What Lovers Do
“Really. What’s going on here? I detect an angry tone. Have I done something wrong? After dinner with my parents and what happened following that, I assumed you needed some space. Was that not correct?”
I squeeze the excess water from Cersei’s front side as he works on her backside. Shep has been doing all kinds of wrong things.
Smiling.
Laughing.
Flirting.
Looking sexy.
Existing on the same planet as my pregnant and unavailable self.
“I have a friend going through some … things.” I pause, eyeing him for a second as he works the towel over Cersei. “She broke up with her boyfriend, but he won’t move out. Now she has to go through an actual eviction process which could take months to get him out.”
Shep sets the towel aside and takes Cersei to the drying station. “Sounds about right.” He nods.
“Right? No. There is nothing right about it. It’s her house. The mortgage is in her name. She makes the mortgage payments. He hasn’t even had—” I bite my tongue before my rant goes into overdrive.
“Typical.” He shakes his head. “By ‘right’ I meant typical. I agree. He shouldn’t have a right to stay there, but the law seems to allow good people to live on the street while protecting freeloaders.”
“What should she do?” I ruffle Cersei’s coat while Shep continues to dry it.
A smirk bends his lips. “She should have better taste in men.”
Okay. I deserve that. She (imaginary friend) deserves that.

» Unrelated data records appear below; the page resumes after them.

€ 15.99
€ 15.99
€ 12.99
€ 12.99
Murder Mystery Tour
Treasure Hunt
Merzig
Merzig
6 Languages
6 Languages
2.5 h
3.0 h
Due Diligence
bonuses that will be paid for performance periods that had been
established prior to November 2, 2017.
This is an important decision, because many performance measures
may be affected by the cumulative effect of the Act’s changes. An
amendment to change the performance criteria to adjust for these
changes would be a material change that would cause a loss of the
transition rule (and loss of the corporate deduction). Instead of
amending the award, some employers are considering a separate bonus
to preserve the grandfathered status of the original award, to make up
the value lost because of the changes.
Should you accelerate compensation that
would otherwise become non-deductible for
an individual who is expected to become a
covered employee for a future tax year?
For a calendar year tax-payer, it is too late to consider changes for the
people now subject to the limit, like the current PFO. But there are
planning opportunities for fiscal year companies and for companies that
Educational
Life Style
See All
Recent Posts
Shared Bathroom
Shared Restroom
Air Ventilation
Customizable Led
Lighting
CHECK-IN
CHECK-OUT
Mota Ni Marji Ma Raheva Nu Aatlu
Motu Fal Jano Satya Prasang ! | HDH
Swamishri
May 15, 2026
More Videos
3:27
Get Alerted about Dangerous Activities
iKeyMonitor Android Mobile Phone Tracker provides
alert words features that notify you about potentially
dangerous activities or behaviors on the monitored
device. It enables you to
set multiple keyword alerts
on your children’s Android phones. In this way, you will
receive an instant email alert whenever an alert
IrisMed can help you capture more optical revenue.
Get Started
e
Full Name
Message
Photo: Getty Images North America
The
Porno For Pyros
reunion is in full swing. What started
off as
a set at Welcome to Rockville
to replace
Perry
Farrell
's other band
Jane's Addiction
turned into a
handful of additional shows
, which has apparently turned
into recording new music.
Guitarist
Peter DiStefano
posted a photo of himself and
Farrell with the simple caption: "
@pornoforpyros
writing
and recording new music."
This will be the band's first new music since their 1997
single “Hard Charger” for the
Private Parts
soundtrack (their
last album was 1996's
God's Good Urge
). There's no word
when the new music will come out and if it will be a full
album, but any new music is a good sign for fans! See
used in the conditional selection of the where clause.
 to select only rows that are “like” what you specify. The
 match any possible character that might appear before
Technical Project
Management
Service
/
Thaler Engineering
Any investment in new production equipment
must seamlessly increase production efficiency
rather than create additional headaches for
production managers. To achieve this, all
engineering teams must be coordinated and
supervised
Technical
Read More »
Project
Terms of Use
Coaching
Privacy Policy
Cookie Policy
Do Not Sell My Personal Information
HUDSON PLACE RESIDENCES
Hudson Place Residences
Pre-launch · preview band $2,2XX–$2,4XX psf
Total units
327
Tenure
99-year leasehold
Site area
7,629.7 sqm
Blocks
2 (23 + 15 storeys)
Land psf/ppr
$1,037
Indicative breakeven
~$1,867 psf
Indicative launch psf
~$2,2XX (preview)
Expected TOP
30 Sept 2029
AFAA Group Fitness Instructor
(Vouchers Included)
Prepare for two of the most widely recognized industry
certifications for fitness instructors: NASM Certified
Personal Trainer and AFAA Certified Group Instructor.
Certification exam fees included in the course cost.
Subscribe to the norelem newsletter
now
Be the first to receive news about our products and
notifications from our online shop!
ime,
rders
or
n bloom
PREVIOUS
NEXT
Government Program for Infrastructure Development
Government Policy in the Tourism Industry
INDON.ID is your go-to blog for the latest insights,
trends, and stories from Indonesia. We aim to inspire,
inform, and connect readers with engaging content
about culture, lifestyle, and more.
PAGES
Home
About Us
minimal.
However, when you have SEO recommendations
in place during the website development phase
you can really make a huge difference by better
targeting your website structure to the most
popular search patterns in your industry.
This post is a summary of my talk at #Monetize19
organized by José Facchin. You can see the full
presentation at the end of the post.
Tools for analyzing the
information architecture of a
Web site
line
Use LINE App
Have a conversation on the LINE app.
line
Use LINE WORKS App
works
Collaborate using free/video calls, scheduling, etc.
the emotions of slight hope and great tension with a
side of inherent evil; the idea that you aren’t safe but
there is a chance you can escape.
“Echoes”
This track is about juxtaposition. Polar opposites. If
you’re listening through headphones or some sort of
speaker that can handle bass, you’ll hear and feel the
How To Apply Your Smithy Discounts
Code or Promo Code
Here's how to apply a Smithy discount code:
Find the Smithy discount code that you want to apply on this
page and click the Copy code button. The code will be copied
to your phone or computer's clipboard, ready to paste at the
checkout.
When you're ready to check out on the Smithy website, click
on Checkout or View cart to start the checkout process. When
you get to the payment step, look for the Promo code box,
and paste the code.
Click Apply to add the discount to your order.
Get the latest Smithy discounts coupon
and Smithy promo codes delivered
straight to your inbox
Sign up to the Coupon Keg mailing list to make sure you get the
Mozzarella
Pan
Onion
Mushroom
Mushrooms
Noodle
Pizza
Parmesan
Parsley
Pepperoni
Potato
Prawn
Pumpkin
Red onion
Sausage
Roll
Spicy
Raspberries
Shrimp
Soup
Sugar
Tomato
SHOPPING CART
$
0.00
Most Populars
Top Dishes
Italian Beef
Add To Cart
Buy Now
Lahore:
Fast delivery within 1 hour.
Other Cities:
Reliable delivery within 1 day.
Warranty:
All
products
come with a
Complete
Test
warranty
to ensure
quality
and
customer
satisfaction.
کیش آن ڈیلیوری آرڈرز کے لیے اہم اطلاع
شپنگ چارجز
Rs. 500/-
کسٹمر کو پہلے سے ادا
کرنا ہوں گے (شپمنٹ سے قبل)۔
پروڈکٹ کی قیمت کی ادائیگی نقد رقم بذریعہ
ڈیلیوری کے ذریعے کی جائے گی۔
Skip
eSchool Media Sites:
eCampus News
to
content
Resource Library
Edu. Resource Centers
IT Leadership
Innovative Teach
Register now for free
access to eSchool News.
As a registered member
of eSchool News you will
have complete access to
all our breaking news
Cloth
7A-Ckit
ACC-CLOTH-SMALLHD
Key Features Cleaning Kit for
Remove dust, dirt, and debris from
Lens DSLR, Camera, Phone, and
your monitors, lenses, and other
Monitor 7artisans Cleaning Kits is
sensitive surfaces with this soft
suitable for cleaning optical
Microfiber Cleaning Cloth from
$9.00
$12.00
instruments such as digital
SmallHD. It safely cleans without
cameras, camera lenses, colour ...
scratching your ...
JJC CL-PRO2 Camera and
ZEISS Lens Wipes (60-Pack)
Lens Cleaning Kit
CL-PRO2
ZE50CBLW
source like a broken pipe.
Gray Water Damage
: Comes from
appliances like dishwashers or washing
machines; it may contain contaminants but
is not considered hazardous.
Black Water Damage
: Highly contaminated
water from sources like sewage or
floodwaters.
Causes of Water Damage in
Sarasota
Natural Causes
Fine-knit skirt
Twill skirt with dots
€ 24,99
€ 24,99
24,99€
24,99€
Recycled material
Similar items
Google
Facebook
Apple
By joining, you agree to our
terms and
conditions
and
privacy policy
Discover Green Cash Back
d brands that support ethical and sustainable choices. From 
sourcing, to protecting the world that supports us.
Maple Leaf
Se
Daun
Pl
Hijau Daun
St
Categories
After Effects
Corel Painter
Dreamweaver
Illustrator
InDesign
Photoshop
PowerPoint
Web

“For the record, the guy had a job when they met. And he was handsome and charming. My friend is a sucker for love; she simply has the worst luck with men.”
“Maybe it’s a sign.”
“What do you mean?”
He shrugs. “Maybe she needs to figure out why she has the worst luck with men.”
“It’s luck, Shep, for which the whole mysterious concept implies lack of human control.”
“I realize this. Meeting the wrong guy might be bad luck but allowing him to move in with her sounds more like a poor decision on her part.”
“You know what I think it is?”
“I don’t,” he says. “But I’m sure you’re going to tell me.”
“I think she’s too nice. And people take advantage of nice people, and then they make it seem like it’s the nice person’s fault, absolving themselves of any wrongdoing in the matter. I hate that … you know? I hate when being nice becomes a flaw.”
Shep’s eyebrows lift a fraction. Does he think I’m losing it? I may have gone too far defending my “friend” and her niceness.
“So I guess my point is this …” I have no point. Well, that’s not entirely true. My silent point is that I’m attracted to Shep. I know I can’t have him, nor should I want him even if my life weren’t in a little disarray. However, I don’t like watching him flirt with Riley. Or is he just being Shep?
I blow out a long breath. “We went from strangers to conversing friends to friends who golf and spend the weekend in Sedona. Then that crossed over into a new kind of best friend category. And I’ll admit … I had the ‘when in Vegas’ mentality. But now we’re home. And you know I only offered you a temporary friendship, but …”
But what? I have no clue.
Cersei buries her nose in the corner of the drying station. She wants nothing to do with my ridiculous antics to get Shep’s attention.
“Okay.” He nods slowly. “I keep forgetting about your arranged marriage, criminal activity, and homelessness. My bad. How about this … you tell me exactly what you do and don’t want from me. I endured the mind-fuck thing with Millie, and I’m kinda over it.”
That’s easy. I want Jimmy out. I want the gestational period for this baby to be six weeks instead of forty weeks. I want Riley to find a different job. And if I’m going big … I’d like a tiny peek at Shep’s retirement portfolio to calculate the chances of him needing free housing in the future.
“I like golfing. And spending time at the dog park.”
Shep offers another slow nod, eyes slightly squinted. “So you want to be friends, the kind that golf and take their dogs to the dog park?”
I nod and Shep refocuses on Cersei’s fuzzy butt.
“I like talking to you on the phone too,” I add.
He grunts a laugh without giving me his gaze. “It would have been easier for you to have simply said you don’t want a friends-with-benefits relationship.”
He’s so wrong. I want all the benefits.
“Can we do that? Can we go back to friends without benefits?”
“It’s like you read my mind.” He turns off the dryer when Cersei decides she’s had enough.
“I read your mind?” I put Cersei’s collar and leash around her neck.
“Yes.” He saunters to the wash bin we used and begins to clean it.
“You wanted to go back to just friends again?”